May might well be the most fantastic month for flower gardeners in the Bay Area. We still have spring annuals in bloom; deciduous perennials have reappeared, deciduous shrubs are blooming and those of us with bulbs such as iris and lilies are beginning to experience their show. Clematis are putting on a show and other early vines such as passifloras are beginning to bloom. I think of it as an overlapping period, with late spring rubbing shoulders with early summer. The weather isn't too hot yet we're in our sun-drenched dry season. In that light, here are a few photos to demonstrate my garden's recent reverie.

Iris louisiana Anne Chowning. A new, favorite iris, with vivid saturated reds and a splash of gold.

Hymenocallis (Ismene) 'Sulphur Queen.' One of the showiest bulbs, with a flared yellow cup and green ribs. Fantastic.

Ixia monadelpha. The shot didn't come out right, proving the auto setting can't always correct for a low light situation, but I love the "mood" of this shot.

Scyphanthus elegans. I'll admit to being crazy about this flower and it scrambles nicely in a contained area.

Moraea ramosissima. A less common moraea which, while simple, has its own charms. It took its time blooming, the other moraeas having bloomed in March and early April.

Cynoglossum amabile. A "tall" forget-me-not and I certainly did not! Bluer-than-blue.

Cephalaria gigantea. This aptly named scabiosa cousin can get very tall, to six feet, and has large pincushion-like blooms.

Drosanthemum bicolor. Still a best kept secret, dew flowers offer vivid colors and the softest, silkiest flowers imaginable.

Verticordia plumosa.
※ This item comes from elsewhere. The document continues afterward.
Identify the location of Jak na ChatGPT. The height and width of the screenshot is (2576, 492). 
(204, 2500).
Speaking of best kept secrets, not many have heard of this Aussie native. Colorful and tough (much like many gardeners, oui?)
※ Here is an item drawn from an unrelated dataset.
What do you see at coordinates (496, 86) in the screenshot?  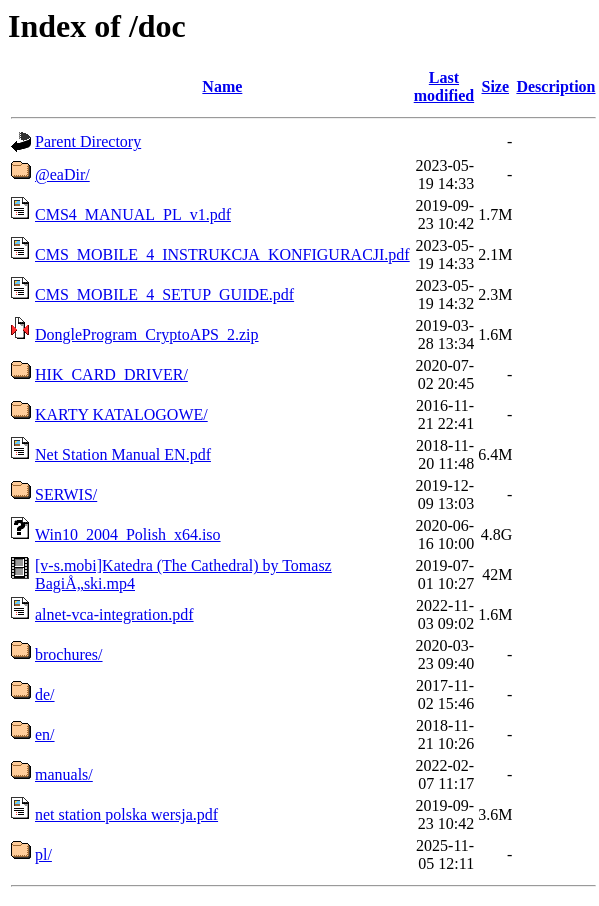 I see `Size` at bounding box center [496, 86].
Iris louisiana 'Pastiche.' I'm thrilled that this Louisiana iris has returned, back with its full color after a few pale years. These kinds of irises are my favorites right now -- large flowers, colorful, tough.

Clematis purpurea plena elegans. An uncommon clematis I found at Sonoma Hort last year. This particular flower hasn't opened all the way but you get an idea of its ruffled form. Plus, love that color!

Tradescantia 'Sweet Kate.' No truth to the rumor this spiderwort was named for Prince William's wife but it is a real keeper nonetheless. Gold & purple are royal colors I've heard.

Sambucus  canadensis. This is said to be one of the best fruiting elderberries. Not showy but it does feature verdant foliage and large heads of pure white, star-shaped flowers.

Plectranthus zuluensis. People are getting to know plectranthus as tough, shade-tolerant workhorses. Here's a closeup of the flowers that demonstrates that they can be showy too.

Aristolochia fimbriata. This pint-sized Dutchman's Pipe has pretty little flowers but I find the foliage equally charming.

Hebe evansii. Again, with many hebes it's the flowers that make the show but this Evans hebe has rich maroon new growth that is the real show for me.

Isoplexis isabelliana. The subject of this coming Sunday's Pick of the Week column, this fabulous sub-shrub IS all about the flowers. Related to (and once classified under) digitalis (foxglove), the rusty apricot flowers offer an otherworldly color all summer and fall.

This shot features the interesting color combination of the canary yellow scyphanthus, the pinkish-lavender of the double calibrachoa and the vivid purplish-blues of Lupinus pilosus. Long may they prosper!

Lupinus pilosus. I've included a few photos of what is so far my plant of the year  but this shot is taken looking straight down on the flower, providing a unique and entrancing view.

Tweedia caerulea. It's a mystery to me why nobody is growing this milkweed member anymore (thanks to Barb for keeping it going!). Fabulous color, felty grayish-green leaves, interesting seedpods. Mine survived the winter and is now filled with flower buds about to burst.

 Papaver 'Thelma Crawford.'This fabulous breadseed poppy isn't as well known as many others but you may be scratching your head as I am as to why that's so. Lit by the sun, the color is simply sensational.

Front yard. Here's a shot of my ever evolving front yard. It's where I throw caution to the wind and group all manner of colorful and intriguing plants together.

Passiflora 'Blue-eyed Susan.' Currently my favorite passion flower vine. And why not? That color is vivid and it's proving to be prolific. I laughingly call it my "Ex-girlfriend" plant, as there was indeed a blue--eyed Susan in my past who I was very much in love with.

A corner of the front yard bed, showing the combo of Satureja mimuloides on the left, Dianthus barbatus on the right, showing off its dark red flowers and the beginning of a purple salvia peeking out from the exuberant marmalade bush.

Physocarpus 'Coppertina.' I can never quite seem to capture the beauty of this copper-leaved ninebark. This is as close as I've come.